M&A_iStock, Tippapatt

Pictured: Businessmen shaking hands after closing a deal/iStock, Tippapatt

Royalty Pharma on Thursday announced that it will acquire royalties and milestones on ImmuNext’s frexalimab, a first-in-class anti-CD40 monoclonal antibody that has been licensed to Sanofi for Phase III development in multiple sclerosis.

According to the terms of the deal, the New York-based biotech will pay ImmuNext approximately $525 million in cash, plus estimated transaction costs.

In return, Royalty will receive 100% of annual worldwide net royalties that ImmuNext would have received under its licensing deal with Sanofi, up to $2 billion. Beyond this threshold, Royalty will share a “minority” of the royalties with ImmuNext’s shareholders. The New York-based biotech will also be entitled to “substantial potential milestone payments” from Sanofi.

The companies expect to close the deal this month, pending regulatory and antitrust clearances and other customary closing conditions.

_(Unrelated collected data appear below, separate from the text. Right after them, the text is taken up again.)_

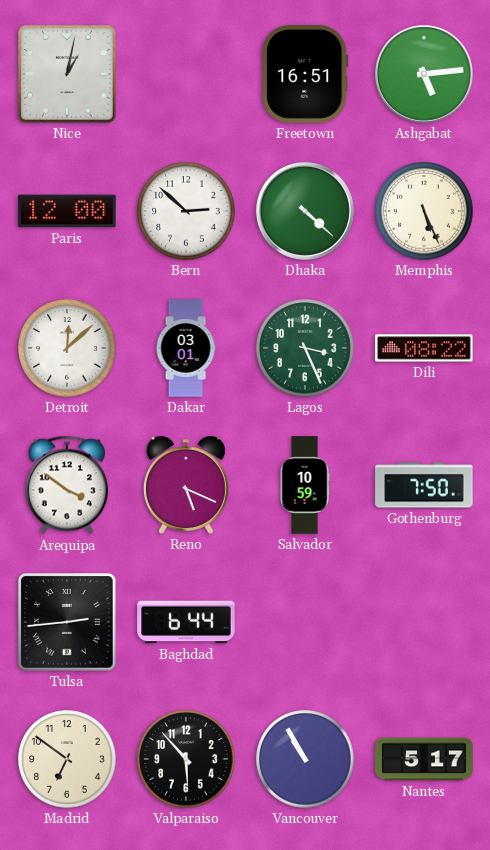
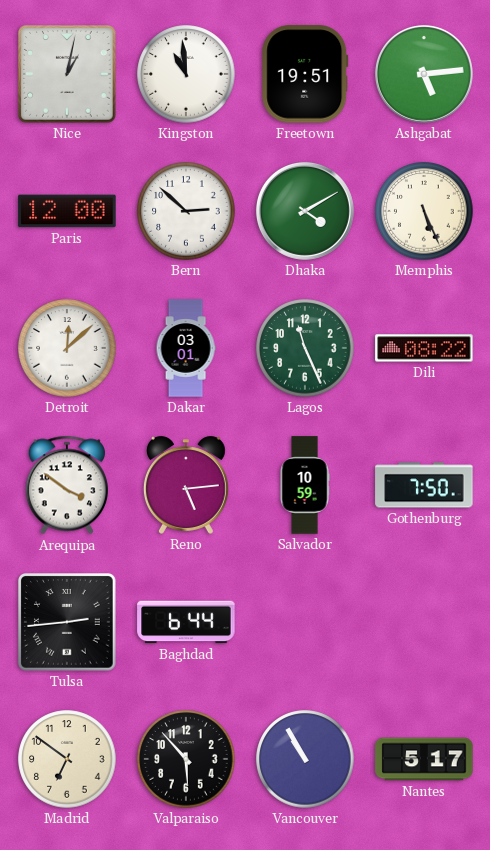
Kingston: none -> 10:59
Freetown: 16:51 -> 19:51
Dhaka: 4:22 -> 4:10
Lagos: 3:26 -> 11:26
Reno: 5:19 -> 5:14
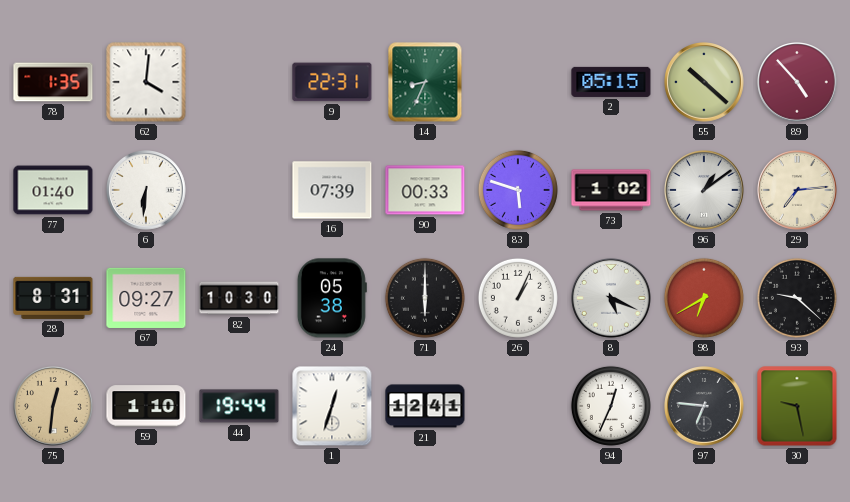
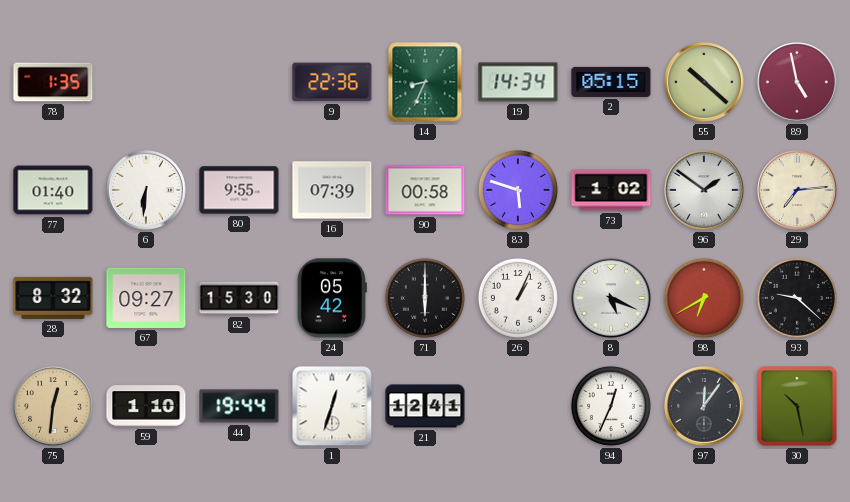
62: 4:01 -> none
9: 22:31 -> 22:36
19: none -> 14:34
89: 4:53 -> 4:58
80: none -> 9:55
90: 00:33 -> 00:58
96: 1:09 -> 1:51
28: 8:31 -> 8:32
82: 10:30 -> 15:30
24: 05:38 -> 05:42
97: 6:46 -> 12:06
30: 9:28 -> 10:28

Royalty CEO Pablo Legorreta said in a statement that the agreement with ImmuNext “will expand our attractive and growing development-stage portfolio” and add a next-generation immunology candidate to its pipeline.

Designed to block the CD40/CD40L pathway, frexalimab is an investigational monoclonal antibody that has first-in-class potential for multiple sclerosis (MS). Under healthy circumstances, the CD40/CD40L pathway is involved in the activation and function of the adaptive and innate immune systems. Frexalimab’s inhibitory mechanism of action could temper the underlying hyperactive autoimmune response in MS.

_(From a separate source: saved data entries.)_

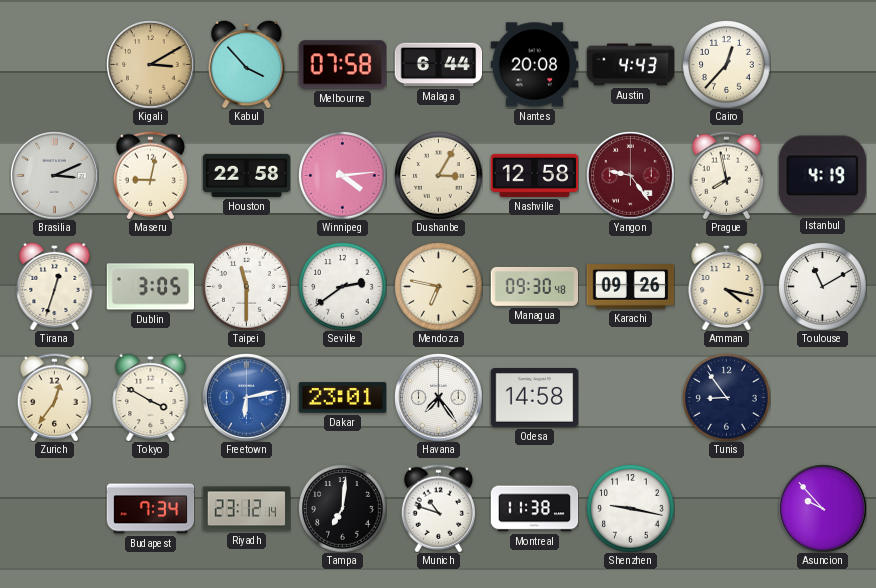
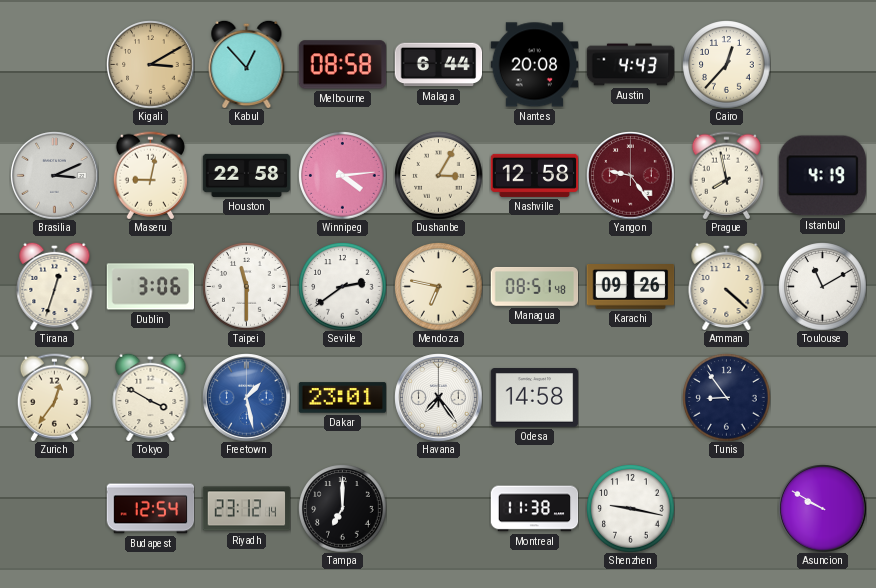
Kabul: 3:53 -> 12:53
Melbourne: 07:58 -> 08:58
Dublin: 3:05 -> 3:06
Managua: 09:30 -> 08:51
Amman: 4:17 -> 4:22
Freetown: 6:13 -> 1:28
Budapest: 7:34 -> 12:54
Tampa: 7:01 -> 7:00
Munich: 10:48 -> none
Asuncion: 9:53 -> 9:50
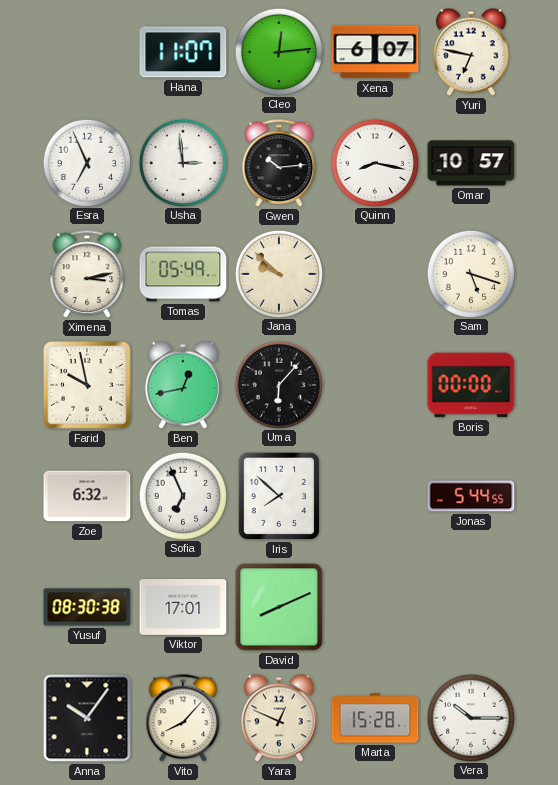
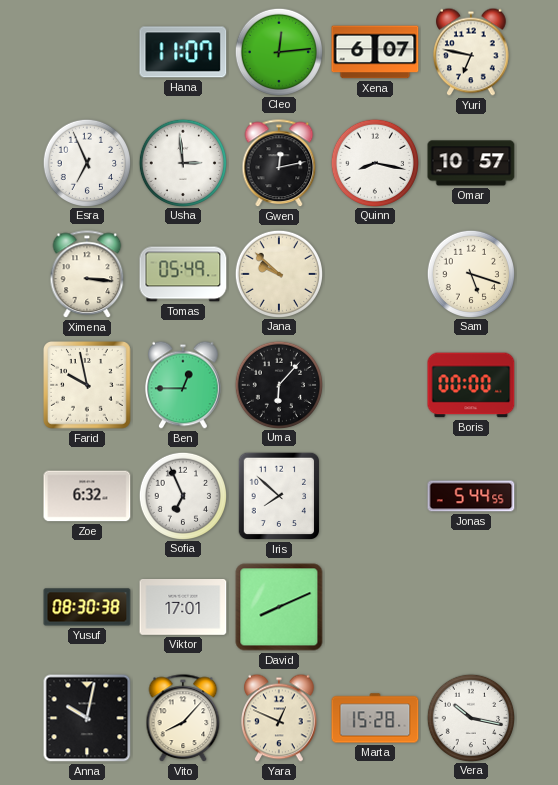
Gwen: 10:14 -> 12:13
Ximena: 3:13 -> 3:16
Ben: 12:43 -> 12:45
Anna: 10:06 -> 10:02
Vera: 10:15 -> 10:17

In May 2023, Sanofi reported Phase II data for frexalimab, showing that the investigational antibody could significantly lower disease activity in patients with relapsing MS. At week 12, patients in the high-dose group saw an 89% drop in new gadolinium-enhancing T1-lesions, while counterparts in the low-dose group demonstrated a 79% decrease.

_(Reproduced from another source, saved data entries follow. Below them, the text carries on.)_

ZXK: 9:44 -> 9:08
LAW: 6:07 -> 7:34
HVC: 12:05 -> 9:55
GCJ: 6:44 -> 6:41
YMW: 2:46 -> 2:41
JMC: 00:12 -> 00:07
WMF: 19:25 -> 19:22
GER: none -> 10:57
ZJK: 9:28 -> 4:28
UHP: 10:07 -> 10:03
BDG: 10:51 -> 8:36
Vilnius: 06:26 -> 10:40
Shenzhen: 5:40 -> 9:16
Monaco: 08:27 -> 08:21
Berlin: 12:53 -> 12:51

Due to frexalimab’s strong potential, Sanofi in December 2023 named it as one of its 12 pipeline assets with blockbuster potential, with potential peak sales of $5.4 billion. The pharma has already begun its Phase III assessment of frexalimab, aiming to enroll 1,400 MS patients and compare the antibody against teriflunomide.

“Frexalimab has the potential to achieve high efficacy without the chronic depletion of the immune system commonly associated with currently available MS therapies,” Legorreta said, adding that its promising mid-stage data, plus its potential in other immune conditions, position frexalimab as a “potentially transformative therapy for patients.”

Frexalimab has had its fair share of stumbles, too. In its recent first-quarter business report, Sanofi revealed that it had discontinued the antibody’s development in Sjögren’s syndrome due to weak Phase II results.